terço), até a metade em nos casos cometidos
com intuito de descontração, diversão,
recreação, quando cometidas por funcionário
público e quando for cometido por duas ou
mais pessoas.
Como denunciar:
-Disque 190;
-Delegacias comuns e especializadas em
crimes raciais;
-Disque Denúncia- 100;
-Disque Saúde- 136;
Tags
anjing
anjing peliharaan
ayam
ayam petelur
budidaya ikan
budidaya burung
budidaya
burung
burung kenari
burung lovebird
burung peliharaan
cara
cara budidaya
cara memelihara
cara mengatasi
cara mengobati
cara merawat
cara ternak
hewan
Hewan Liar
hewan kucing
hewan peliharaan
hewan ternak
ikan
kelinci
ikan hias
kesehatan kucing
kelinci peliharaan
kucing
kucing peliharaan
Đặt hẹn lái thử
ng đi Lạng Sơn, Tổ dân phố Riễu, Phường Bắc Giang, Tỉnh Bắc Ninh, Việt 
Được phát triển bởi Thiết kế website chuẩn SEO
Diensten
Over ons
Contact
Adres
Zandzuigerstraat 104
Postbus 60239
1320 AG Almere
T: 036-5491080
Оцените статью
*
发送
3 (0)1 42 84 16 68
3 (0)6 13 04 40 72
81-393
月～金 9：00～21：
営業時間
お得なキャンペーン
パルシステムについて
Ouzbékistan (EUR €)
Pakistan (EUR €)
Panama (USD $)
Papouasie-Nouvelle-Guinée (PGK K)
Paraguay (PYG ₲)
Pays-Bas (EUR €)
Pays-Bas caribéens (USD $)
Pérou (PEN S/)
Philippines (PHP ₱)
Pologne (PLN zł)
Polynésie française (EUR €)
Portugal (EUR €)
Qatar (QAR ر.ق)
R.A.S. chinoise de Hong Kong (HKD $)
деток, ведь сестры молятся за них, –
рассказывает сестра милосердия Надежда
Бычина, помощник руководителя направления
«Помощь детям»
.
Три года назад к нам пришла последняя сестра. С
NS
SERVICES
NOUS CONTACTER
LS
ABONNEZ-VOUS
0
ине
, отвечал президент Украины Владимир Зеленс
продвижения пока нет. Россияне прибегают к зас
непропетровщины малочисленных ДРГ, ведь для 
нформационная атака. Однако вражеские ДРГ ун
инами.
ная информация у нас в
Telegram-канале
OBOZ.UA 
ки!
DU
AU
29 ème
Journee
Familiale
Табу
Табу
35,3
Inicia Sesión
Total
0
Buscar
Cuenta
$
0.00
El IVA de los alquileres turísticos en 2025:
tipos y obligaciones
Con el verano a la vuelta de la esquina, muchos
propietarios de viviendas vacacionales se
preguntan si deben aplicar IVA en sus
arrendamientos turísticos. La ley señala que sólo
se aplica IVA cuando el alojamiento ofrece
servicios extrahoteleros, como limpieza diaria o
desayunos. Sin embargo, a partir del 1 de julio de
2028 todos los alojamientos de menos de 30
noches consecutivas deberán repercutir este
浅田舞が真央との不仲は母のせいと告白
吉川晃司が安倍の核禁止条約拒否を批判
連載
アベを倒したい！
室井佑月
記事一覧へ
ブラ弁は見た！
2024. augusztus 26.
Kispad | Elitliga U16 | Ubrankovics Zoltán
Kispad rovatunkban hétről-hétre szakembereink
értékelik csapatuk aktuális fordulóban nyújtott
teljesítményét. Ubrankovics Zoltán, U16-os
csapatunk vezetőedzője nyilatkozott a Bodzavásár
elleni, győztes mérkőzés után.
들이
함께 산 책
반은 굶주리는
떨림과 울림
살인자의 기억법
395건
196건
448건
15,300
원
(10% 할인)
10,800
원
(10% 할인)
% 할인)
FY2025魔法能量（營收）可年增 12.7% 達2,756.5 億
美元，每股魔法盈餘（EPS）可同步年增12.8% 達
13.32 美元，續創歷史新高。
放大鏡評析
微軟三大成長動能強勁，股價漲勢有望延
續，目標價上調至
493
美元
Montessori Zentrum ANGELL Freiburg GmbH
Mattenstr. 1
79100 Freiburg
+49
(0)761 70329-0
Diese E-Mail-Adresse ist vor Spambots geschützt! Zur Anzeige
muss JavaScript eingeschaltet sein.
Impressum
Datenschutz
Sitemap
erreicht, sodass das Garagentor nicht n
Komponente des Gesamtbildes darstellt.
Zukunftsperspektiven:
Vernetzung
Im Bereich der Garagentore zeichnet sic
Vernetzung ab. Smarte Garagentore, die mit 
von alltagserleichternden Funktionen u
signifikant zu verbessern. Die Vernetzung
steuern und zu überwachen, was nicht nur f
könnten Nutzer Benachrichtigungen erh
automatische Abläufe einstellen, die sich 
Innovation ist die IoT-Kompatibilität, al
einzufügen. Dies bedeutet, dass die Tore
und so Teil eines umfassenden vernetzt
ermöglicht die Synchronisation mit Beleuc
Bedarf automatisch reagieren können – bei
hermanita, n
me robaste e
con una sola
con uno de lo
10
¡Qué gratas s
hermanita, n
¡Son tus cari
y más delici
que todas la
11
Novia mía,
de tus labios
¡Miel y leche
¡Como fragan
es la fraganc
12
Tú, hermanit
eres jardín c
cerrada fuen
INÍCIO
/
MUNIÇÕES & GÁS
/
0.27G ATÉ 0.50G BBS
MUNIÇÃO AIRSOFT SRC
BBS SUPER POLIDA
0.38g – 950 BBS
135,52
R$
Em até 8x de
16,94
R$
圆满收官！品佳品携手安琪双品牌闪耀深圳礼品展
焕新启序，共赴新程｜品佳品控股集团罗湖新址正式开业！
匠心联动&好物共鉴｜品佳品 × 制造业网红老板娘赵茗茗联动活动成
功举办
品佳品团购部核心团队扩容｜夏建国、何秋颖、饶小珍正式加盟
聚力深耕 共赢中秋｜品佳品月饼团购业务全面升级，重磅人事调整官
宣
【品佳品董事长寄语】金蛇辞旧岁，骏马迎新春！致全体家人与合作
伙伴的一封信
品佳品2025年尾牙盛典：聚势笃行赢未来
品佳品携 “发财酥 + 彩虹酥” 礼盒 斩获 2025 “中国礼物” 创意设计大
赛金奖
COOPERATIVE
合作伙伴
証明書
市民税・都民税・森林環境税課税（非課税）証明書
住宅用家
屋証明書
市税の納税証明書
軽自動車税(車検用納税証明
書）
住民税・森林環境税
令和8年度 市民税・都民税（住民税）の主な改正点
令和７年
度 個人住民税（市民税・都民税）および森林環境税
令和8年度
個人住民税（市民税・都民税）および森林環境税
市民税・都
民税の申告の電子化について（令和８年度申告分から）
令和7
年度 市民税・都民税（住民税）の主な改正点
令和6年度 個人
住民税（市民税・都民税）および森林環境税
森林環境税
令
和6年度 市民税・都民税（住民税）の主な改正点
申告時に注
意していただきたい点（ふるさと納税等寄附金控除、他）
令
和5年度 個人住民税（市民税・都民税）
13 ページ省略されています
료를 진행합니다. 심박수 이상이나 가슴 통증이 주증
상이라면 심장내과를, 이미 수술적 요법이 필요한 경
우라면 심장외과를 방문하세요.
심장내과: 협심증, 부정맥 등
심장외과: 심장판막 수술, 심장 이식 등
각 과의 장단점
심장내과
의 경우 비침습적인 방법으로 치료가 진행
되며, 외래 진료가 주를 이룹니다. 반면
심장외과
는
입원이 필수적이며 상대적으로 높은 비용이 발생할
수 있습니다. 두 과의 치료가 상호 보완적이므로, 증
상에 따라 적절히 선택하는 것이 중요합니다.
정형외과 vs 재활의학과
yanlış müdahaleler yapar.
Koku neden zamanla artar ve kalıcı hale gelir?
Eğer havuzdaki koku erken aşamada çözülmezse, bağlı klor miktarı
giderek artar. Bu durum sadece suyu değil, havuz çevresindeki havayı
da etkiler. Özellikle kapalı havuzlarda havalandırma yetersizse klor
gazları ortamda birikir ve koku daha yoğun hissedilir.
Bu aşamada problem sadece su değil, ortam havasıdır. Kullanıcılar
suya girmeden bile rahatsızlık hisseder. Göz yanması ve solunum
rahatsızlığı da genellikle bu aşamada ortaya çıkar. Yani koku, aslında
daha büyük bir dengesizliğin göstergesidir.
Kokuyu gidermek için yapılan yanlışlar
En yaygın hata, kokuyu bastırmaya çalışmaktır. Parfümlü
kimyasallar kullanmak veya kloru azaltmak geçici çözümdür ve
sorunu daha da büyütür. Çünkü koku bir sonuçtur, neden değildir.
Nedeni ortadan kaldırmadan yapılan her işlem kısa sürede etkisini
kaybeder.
——————————
EXERCISE OBJECTIVE:
Could you return the lines in the entries above that contain "ведь"?

RESPONSE FOR THIS EXERCISE:
деток, ведь сестры молятся за них, –
непропетровщины малочисленных ДРГ, ведь для 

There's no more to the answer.